0-2:空への脅威ー遭遇ー
三度に亘る戦争によって人々が母なる大地を捨て、自由の象徴と言われていた空での生活を始めた。
【浮遊島】――。
その名の通り、大地から科学の随意のすべてを掛けて創り出した装置によって、戦争で使用され兵器の汚染被害が少ない大地。合わせて12の装置によって、その12の大地を装置の効果によって浮かばせた大地の名称だ。
それぞれの島は十二星座から付けられた。
○台一座・エアリーズ
○台二座・トーラス
○台三座・ジェミナイ
○台四座・キャンサー
○台五座・レオーズ
○台六座・ビルゴ
○台七座・リーブラ
○台八座・スコルピオ
○台九座・サギテリアス
○台十座・キャピリコル
○台十一座・アクエリアス
○台十二座・パイシーズ
各12の浮遊島は御互いにある誓いを立て、空での生活への順応に協力していた。
12の島々の人々が立てた誓い。
それは――
『―もう二度と、決して武力による戦争を起こさない―』と…。
三度の戦争を経て、人々はようやくその誓いに辿り着く事が出来た。
戦争…争いからは破滅しか生まれない。
その事実に大地を離れることで実感する事が出来、過去を反省し改善する道を進む事が出来るようになった。
しかし、人々が立てたその誓いは突然にして崩れ去った。
もちろんそれは浮遊島間による争い。つまりは人間同士による争いではなかった。
順応し生活基盤が立てられ暮らしが安定し始めたとは言えまだまだ不安は多い。そんなさなかに戦いに余力を回せる者達などいなかった。
では何者によるものか?
それは一言で表すと、『怪物』と表現できた。
浮遊島での生活からしばらくして、『ソレ』は突然人々の前に現れた。
始めに現れた『ソレ』。
鉱物で出来ている様に見える鳥型の概形。大きさは成人の人間とほぼ同じくらい。
明らかに敵視していると分かる赤い目。その鋭い爪は人間を紙のように引き裂くことも容易であった。
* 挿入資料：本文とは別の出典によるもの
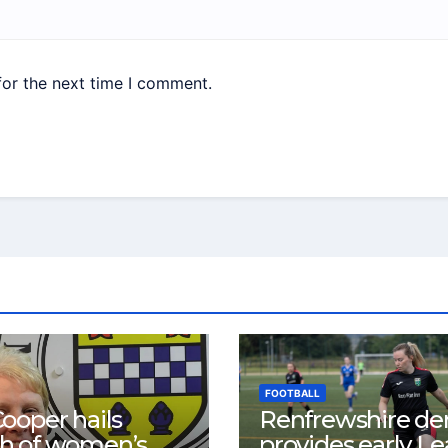
for the next time I comment.
FOOTBALL
ooper hails
Renfrewshire de
h of women’s
provides early L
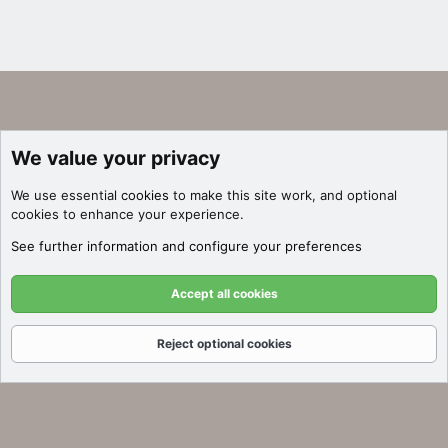
We value your privacy
We use essential
cookies
to make this site work, and optional
cookies to enhance your experience.
See further information and configure your preferences
Accept all cookies
Reject optional cookies
Forums
What's New
Log In
Register
Search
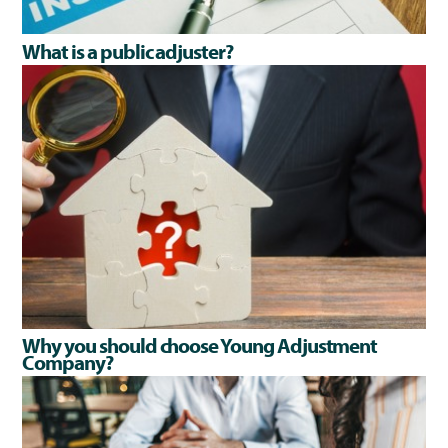
What is a public adjuster?
Why you should choose Young Adjustment
Company?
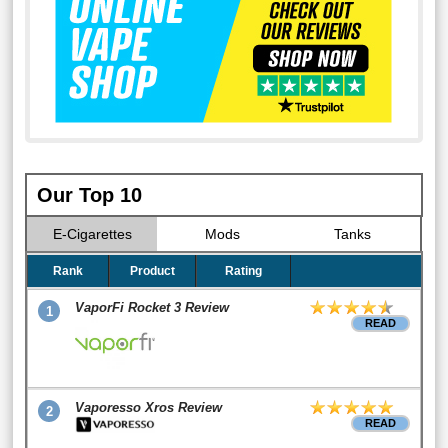
Our Top 10
E-Cigarettes
Mods
Tanks
Rank
Product
Rating
VaporFi Rocket 3 Review
1
READ
Vaporesso Xros Review
2
READ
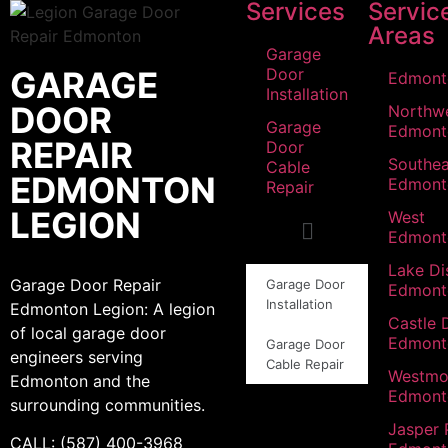
Services
Servic
Areas
Garage
GARAGE
Door
Edmont
Installation
DOOR
Northw
Garage
Edmont
REPAIR
Door
Southea
Cable
EDMONTON
Edmont
Repair
LEGION
West
Edmont
Lake Dis
Garage Door Repair
Garage Door
Edmont
Installation
Edmonton Legion: A legion
Castle 
of local garage door
Edmont
Garage Door
engineers serving
Cable Repair
Westmo
Edmonton and the
Edmont
surrounding communities.
Jasper 
CALL: (587) 400-3968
またその飛行速度も目に見張るものがあった。
なにより厄介なのは多数で攻めてくる点であった。
そして中央部には見る者に不安感を掻き立てる力を秘めた球体があった。
突然現れたソレを後の人々は――【魔核獣・デウス・ディア】と呼称した。
突如として現れた人間の脅威に、人々は誓いによって封じた禁忌とも言える武器を手にした。
そしてその時は、現れた魔核獣は、現れた時と同じくその姿を消して去って行った。
この出来事の後、始めは各浮遊島でこう考えを浮かばせる者がいた。
他の何処かの島が誓いを破り何かしらの研究実験で作った兵器を送り込んできたのでは?
そう考えた。
しかしその考えは直ぐ覆る事になった。
現れた魔核獣は同時に12か所、つまりは全ての浮遊島を攻撃目標としていたからだ。
では一体あれは何だったのか?
退ける事に成功したとはいえ被害はあった。
それに敵には銃やミサイルと言った兵器が効果的に発揮されていなかった。
まるで外装に不可視の壁でもあるかのように攻撃を防いでいた。
拳銃などの銃兵器では掠り傷すら付いていなかった。
今回の初遭遇戦では高火力のミサイル兵器を波状にしてぶつける事で、敵の防御を何とか突破しダメージを与える事が出来た。
そうダメージを与えられただけである。
人間達は己が兵器の力で退かせたのではなかった。
突然現れた魔核獣は、現れた時と同じく突然退いて行った。
そして退いて行く連中の先には、まるで蠅の外見を模しているかのような大型の同種の魔核獣――のち人々は【デウス・グランブル】と呼称した存在も確認できた。
どのような目的で襲って来たのか?
その理由はいまだに解明されていない。
だが、相手はまた攻めてくる。
そう確信するものがあった。
そして今のままでは、次に奴らが攻めて来た時には、浮遊島は滅ぶだろうと。
魔核獣に対する【特効】と言える武器がない以上、本気で攻められたら守り切れないと。
だが、その襲撃から数日後に魔核獣に対する【特効】と言える”力”を秘めた存在が現れ始めた。